There is an explanation for the uncorrelated relationship between parents’ emotion recognition and children’s social impairment symptoms: emotion recognition may be an intermediate phenotype rather than a specific feature of autistic symptoms. As Cook et al40 reported, emotion recognition is related to alexithymia rather than autistic traits. Based on the report by Bird and Cook41 on ASD individuals with alexithymia representing a subgroup of autism, we can draw the same conclusion as Szatmari et al42 that the alexithymia trait represented by emotion recognition impairment makes up the broader autism phenotype of parents of ASD children. What is more, children’s autistic symptoms can also be aggravated in family life. Other studies have explored how the emotional reaction of parents affects the behavior and emotional competence of children in normal populations.43,44

Unfortunately, in this study, we did not obtain sufficient information regarding the ERT performance of ASD children because only a few of these children completed the ERT assessment. To find more substantial evidence of association between emotion recognition and autistic symptoms in children and emotion, we need to obtain additional information about ASD children’s ERT performance in the future.

Conclusion

Our study found impaired emotion recognition abilities in parents of ASD children, and this impairment was associated with these children’s autistic symptoms. Our research suggested that the emotion recognition ability deficits of ASD parents may be an important cognition phenotype in ASD families and could be a promising biomarker for predicting symptom severity.

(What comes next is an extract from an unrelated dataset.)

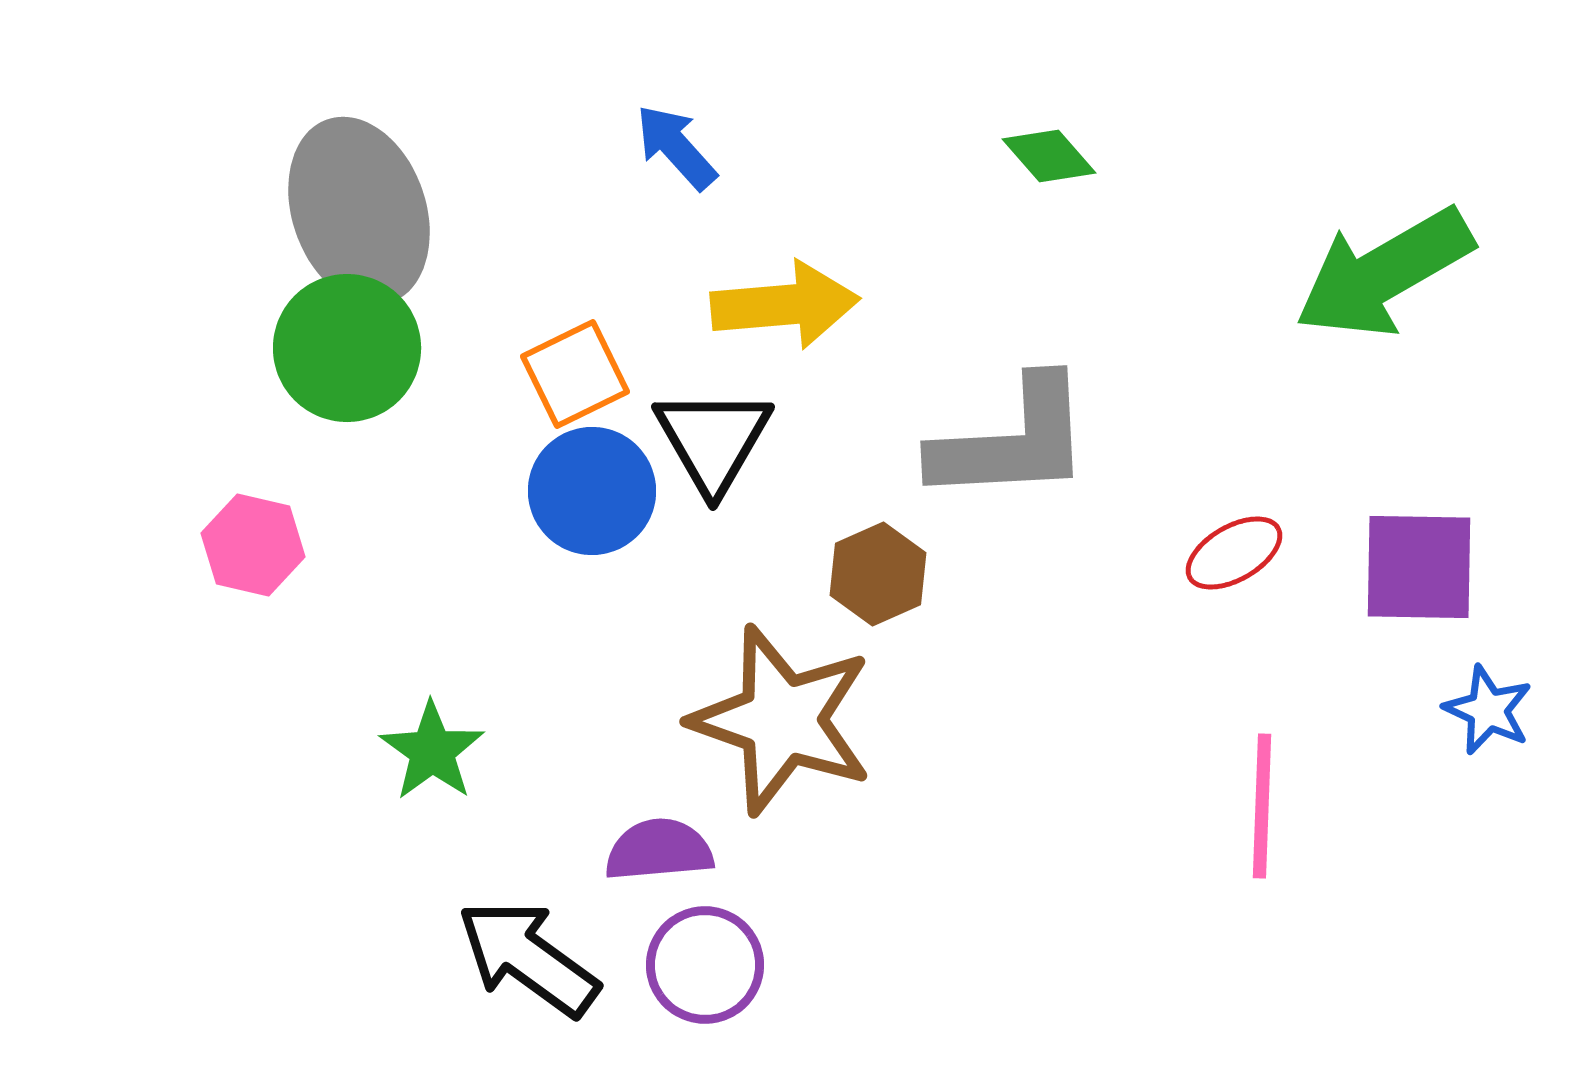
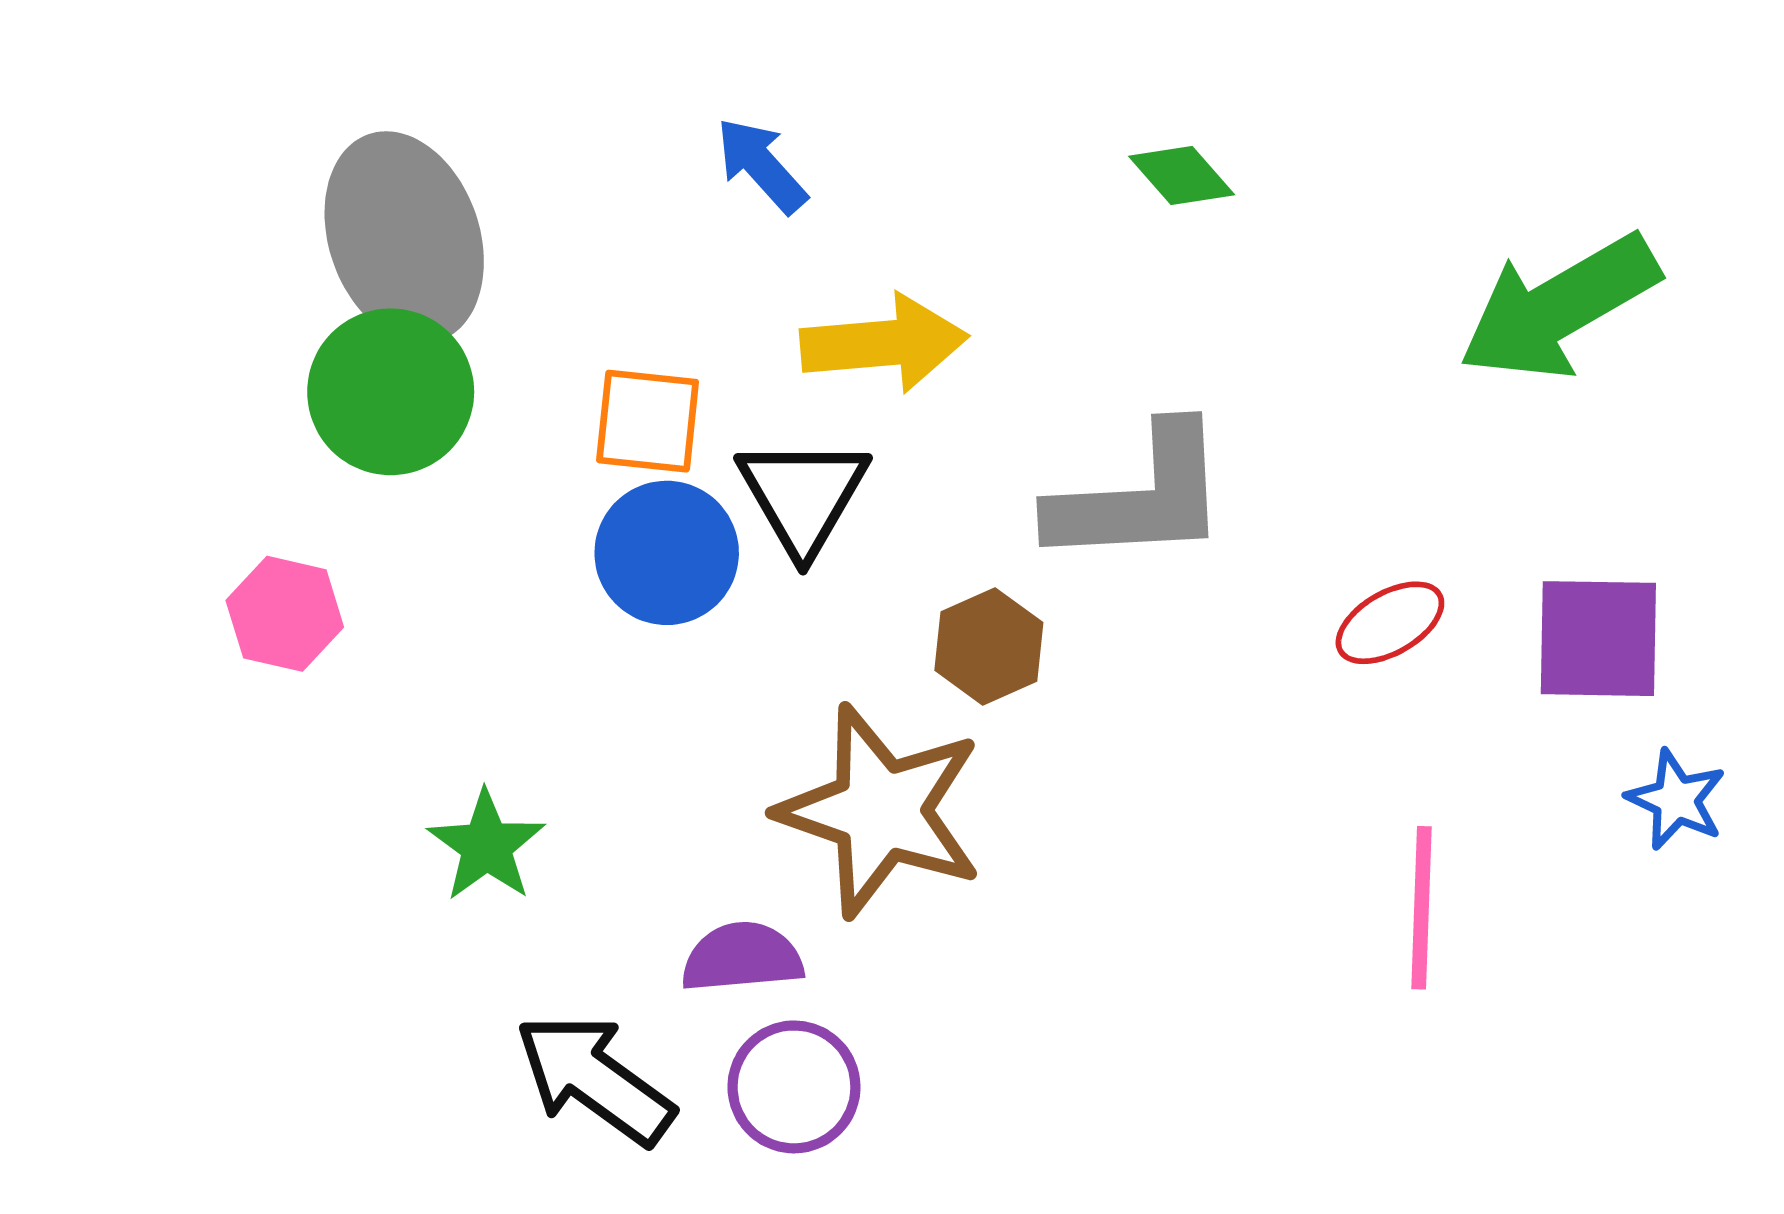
orange square: (575, 374) -> (648, 421), turned 32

Ethics approval and consent to participate

Before taking part in the study, all participants were informed about the study and provided written informed consent, which was approved by the Medical Research Ethics Committee of West China Hospital, Sichuan University.

Informed consent

Consent for the publication of clinical data and information was obtained.

Acknowledgments

This study was supported by the National Natural Science Foundation of China (No 81371495), the Public Project Foundation of the National Health and Family Planning Commission of the PRC (No 201302002), Key Research Project from Ministry of Science and Technology China (No 2016YFC1306104), and Key Project from Sichuan Provincial Science and Technology Department (No 2017SZ0135). This research received no specific grant from any funding agency or from the commercial or not-for-profit sector. The authors gratefully acknowledge the contributions of Ms Chen Meiyu and Ms Liao Xingjun.

Author contributions

All authors contributed to data analysis, drafting and revising the article, gave final approval of the version to be published, and agree to be accountable for all aspects of the work.

Disclosure

The authors report no conflicts of interest in this work.